Some users open a shared mail folder from another mailbox (that the user has read or write permissions to) in Outlook Web Access using the "Shared Folder" feature. The following table describes how access to shared folders works during a mailbox move. Note that users with full permissions to a shared mailbox can open the mailbox by using Outlook Web Access during the move.

Configuration Description
User has mailbox folder permission to another mailbox
Potentially limited.
If User A and Mailbox B aren't in the same Geography during the tenant move, User A can't open Mailbox B's folder in Outlook Web Access if User A only has permission to a specific folder in Mailbox B.
To add a shared folder, right-click the user name in the left navigation panel and select Add shared folder.
User with full mailbox permission to another mailbox
Fully supported.
If User A has Full Access permission to Mailbox B, then User A can select the shared folder in the left navigation panel in Outlook Web Access to open a window showing Mailbox B. A user can open a shared mailbox using Outlook Web Access during the move without any adverse effect. The limitation only applies to folder-level sharing in a mailbox.
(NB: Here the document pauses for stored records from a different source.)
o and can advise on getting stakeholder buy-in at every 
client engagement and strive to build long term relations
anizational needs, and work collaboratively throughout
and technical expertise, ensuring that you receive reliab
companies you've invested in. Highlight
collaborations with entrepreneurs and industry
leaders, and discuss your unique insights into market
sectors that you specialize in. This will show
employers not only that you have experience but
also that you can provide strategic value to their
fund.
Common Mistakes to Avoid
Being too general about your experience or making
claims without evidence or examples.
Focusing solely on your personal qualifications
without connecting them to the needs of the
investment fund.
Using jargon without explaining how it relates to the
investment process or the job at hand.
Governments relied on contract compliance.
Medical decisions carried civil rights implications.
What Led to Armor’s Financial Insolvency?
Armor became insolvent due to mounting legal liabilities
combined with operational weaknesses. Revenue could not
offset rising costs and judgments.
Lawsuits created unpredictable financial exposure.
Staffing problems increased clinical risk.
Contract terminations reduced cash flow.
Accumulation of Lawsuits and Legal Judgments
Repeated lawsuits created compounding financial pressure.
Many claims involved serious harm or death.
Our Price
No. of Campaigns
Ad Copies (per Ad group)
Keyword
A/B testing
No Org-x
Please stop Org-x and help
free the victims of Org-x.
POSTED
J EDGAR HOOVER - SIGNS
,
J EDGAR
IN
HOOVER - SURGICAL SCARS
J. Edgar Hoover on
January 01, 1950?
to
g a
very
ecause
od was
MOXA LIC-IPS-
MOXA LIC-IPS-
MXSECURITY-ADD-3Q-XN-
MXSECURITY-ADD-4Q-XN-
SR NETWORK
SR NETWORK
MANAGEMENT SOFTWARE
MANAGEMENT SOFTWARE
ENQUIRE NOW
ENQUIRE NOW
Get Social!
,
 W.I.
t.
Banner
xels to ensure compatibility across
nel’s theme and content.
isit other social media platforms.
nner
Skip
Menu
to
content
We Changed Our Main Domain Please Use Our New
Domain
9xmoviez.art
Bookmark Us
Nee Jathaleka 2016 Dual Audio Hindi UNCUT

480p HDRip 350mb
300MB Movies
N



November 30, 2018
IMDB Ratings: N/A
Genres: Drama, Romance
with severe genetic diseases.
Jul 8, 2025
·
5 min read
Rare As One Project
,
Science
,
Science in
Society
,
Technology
The process of email data migration to Microsoft 365 during the Exchange Online is a common scenario and is supported. Cloud migration between datacenter geos doesn't interfere with any on-premises to cloud mailbox migrations.

How can I determine customer data location?

You can find the actual data location in Tenant Admin Center. As a tenant administrator you can find the actual data location, for committed data, by navigating to Admin->Settings->Org Settings->Organization Profile->Data Location.